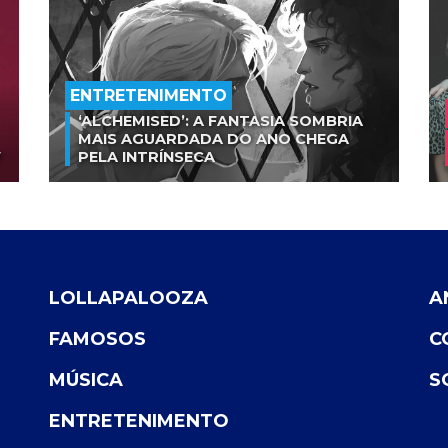
ENTRETENIMENTO
‘ALCHEMISED’: A FANTASIA SOMBRIA
MAIS AGUARDADA DO ANO CHEGA
V
PELA INTRÍNSECA
LOLLAPALOOZA
A
FAMOSOS
C
MÚSICA
S
ENTRETENIMENTO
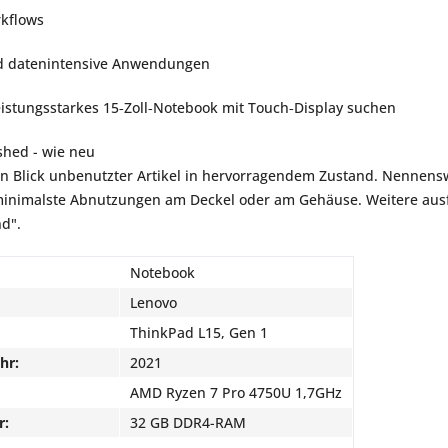
kflows 
nd datenintensive Anwendungen 
leistungsstarkes 15‑Zoll‑Notebook mit Touch‑Display suchen
shed - wie neu
en Blick unbenutzter Artikel in hervorragendem Zustand. Nennensw
inimalste Abnutzungen am Deckel oder am Gehäuse. Weitere ausfü
nd".
Notebook
Lenovo
ThinkPad L15, Gen 1
hr:
2021
AMD Ryzen 7 Pro 4750U 1,7GHz
r:
32 GB DDR4-RAM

_TO DO_:
Exactly the lines from the one that holds "ThinkPad L15, Gen 1" through the final line of the records above should be written out, and only those.

_THE ANSWER_:
ThinkPad L15, Gen 1
hr:
2021
AMD Ryzen 7 Pro 4750U 1,7GHz
r:
32 GB DDR4-RAM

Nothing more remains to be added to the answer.